Research

Overarching Question

How do cells reprogram membrane trafficking to meet physiological demands?

 

Background and Mission

Over the past several decades, membrane trafficking research has uncovered the core machinery that drives membrane transport, such as coat proteins, SNAREs, and SM proteins. These core machines are conceptually analogous to RNA polymerases and transcription factors in gene expression. However, in gene regulation, the core transcriptional machinery is only part of the system. Additional regulatory layers, such as microRNAs and epigenetic mechanisms, tune gene expression in response to physiological demands.

Membrane trafficking is regulated in a similar way. Our laboratory aims to understand how trafficking behaviors—such as the speed and direction of membrane transport—are tuned by coupling trafficking machinery to broader cellular pathways, including signaling networks, chaperone systems, and metabolic states.

To achieve this goal, we focus on discovering new players that control membrane trafficking reprogramming and establishing their molecular mechanisms. We also investigate how failures in trafficking reprogramming disrupt cellular physiology and contribute to human diseases, particularly metabolic disorders. 

 

Key Findings

1. Vesicle Budding Regulators

We discovered CAPA (Chaperone-Assisted Adaptor Protein Assembly), a mechanism in which molecular chaperones guide the assembly of adaptor protein (AP) complexes during vesicle budding.

We identified three assembly chaperones—AAGAB, CCDC32, and MEA1—and elucidated chaperone handover and dual-chaperone collision mechanisms that regulate AP complex assembly. These mechanisms may represent general principles governing the assembly of multiprotein complexes.

2. Vesicle Fusion Regulators

We discovered the functions and molecular mechanisms of several vesicle fusion regulators, including RabIF, REPS1, and RALBP1. We also elucidated the molecular basis of previously identified trafficking factors whose mechanisms were poorly understood, including Munc18-1 (Munc18a), Munc18-3 (Munc18c), and Synip. These studies reveal new regulatory principles governing vesicle fusion. 

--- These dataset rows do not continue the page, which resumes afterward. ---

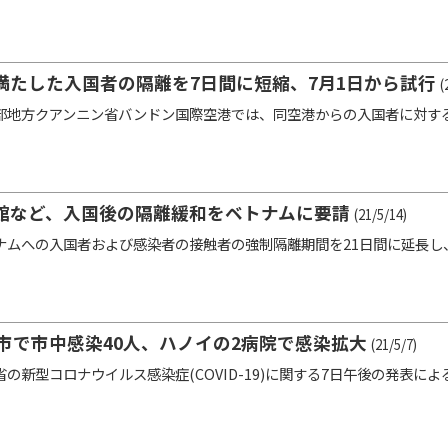
満たした入国者の隔離を7日間に短縮、7月1日から試行
(
地方クアンニン省バンドン国際空港では、同空港からの入国者に対す
館など、入国後の隔離緩和をベトナムに要請
(21/5/14)
ムへの入国者および感染者の接触者の強制隔離期間を21日間に延長し
市で市中感染40人、ハノイの2病院で感染拡大
(21/5/7)
の新型コロナウイルス感染症(COVID-19)に関する7日午後の発表によ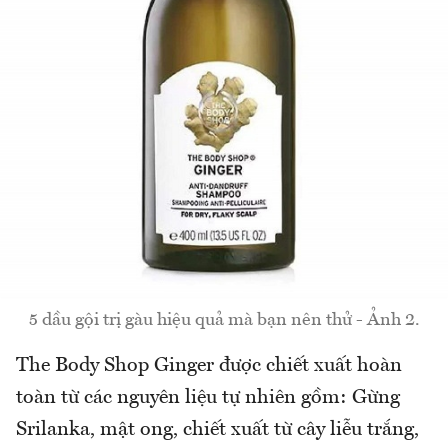
5 dầu gội trị gàu hiệu quả mà bạn nên thử - Ảnh 2.
The Body Shop Ginger được chiết xuất hoàn
toàn từ các nguyên liệu tự nhiên gồm: Gừng
Srilanka, mật ong, chiết xuất từ cây liễu trắng,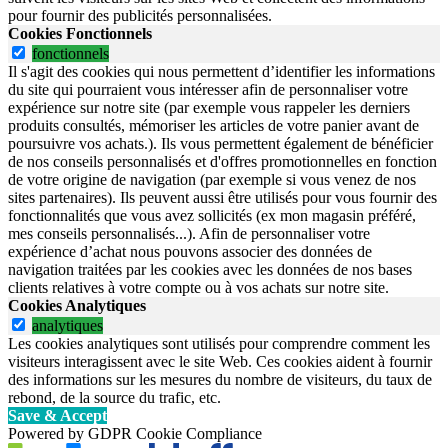
pour fournir des publicités personnalisées.
Cookies Fonctionnels
fonctionnels
Il s'agit des cookies qui nous permettent d’identifier les informations
du site qui pourraient vous intéresser afin de personnaliser votre
expérience sur notre site (par exemple vous rappeler les derniers
produits consultés, mémoriser les articles de votre panier avant de
poursuivre vos achats.). Ils vous permettent également de bénéficier
de nos conseils personnalisés et d'offres promotionnelles en fonction
de votre origine de navigation (par exemple si vous venez de nos
sites partenaires). Ils peuvent aussi être utilisés pour vous fournir des
fonctionnalités que vous avez sollicités (ex mon magasin préféré,
mes conseils personnalisés...). Afin de personnaliser votre
expérience d’achat nous pouvons associer des données de
navigation traitées par les cookies avec les données de nos bases
clients relatives à votre compte ou à vos achats sur notre site.
Cookies Analytiques
analytiques
Les cookies analytiques sont utilisés pour comprendre comment les
visiteurs interagissent avec le site Web. Ces cookies aident à fournir
des informations sur les mesures du nombre de visiteurs, du taux de
rebond, de la source du trafic, etc.
Save & Accept
Powered by GDPR Cookie Compliance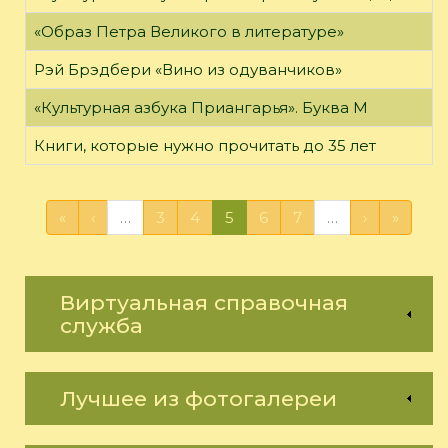
«Образ Петра Великого в литературе»
Рэй Брэдбери «Вино из одуванчиков»
«Культурная азбука Приангарья». Буква М
Книги, которые нужно прочитать до 35 лет
«
‹
…
3
4
5
6
7
…
›
»
Виртуальная справочная
служба
Лучшее из фотогалереи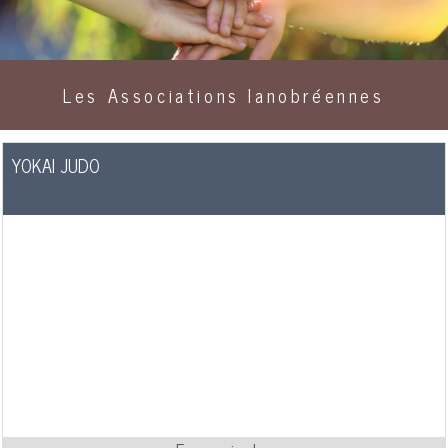
Les Associations lanobréennes
YOKAI JUDO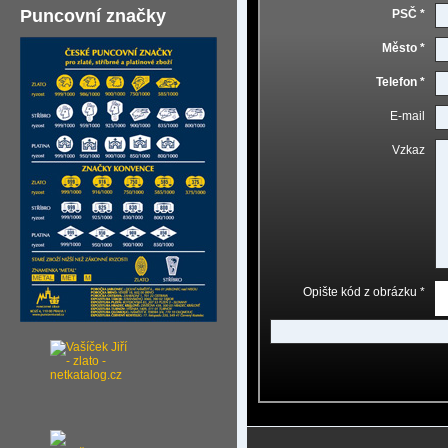
Puncovní značky
PSČ *
Město *
Telefon *
E-mail
Vzkaz
Opište kód z obrázku *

3. Other Trafficking Regulators

Our work has also uncovered molecular functions of regulators beyond classic vesicle budding and fusion. Examples include Extended Synaptotagmins (E-Syts), which mediate lipid transfer at membrane contact sites, and COMMD3, which regulates endosomal recycling outside the canonical Commander complex. These findings reveal how membrane trafficking is coordinated with other cellular pathways to support membrane organization and cellular physiology.

 


Acknowledgements

We are grateful to the funding agencies that generously support or have supported our work:

National Institute of Diabetes and Digestive and Kidney Diseases (NIDDK)

National Institute of General Medical Sciences (NIGMS)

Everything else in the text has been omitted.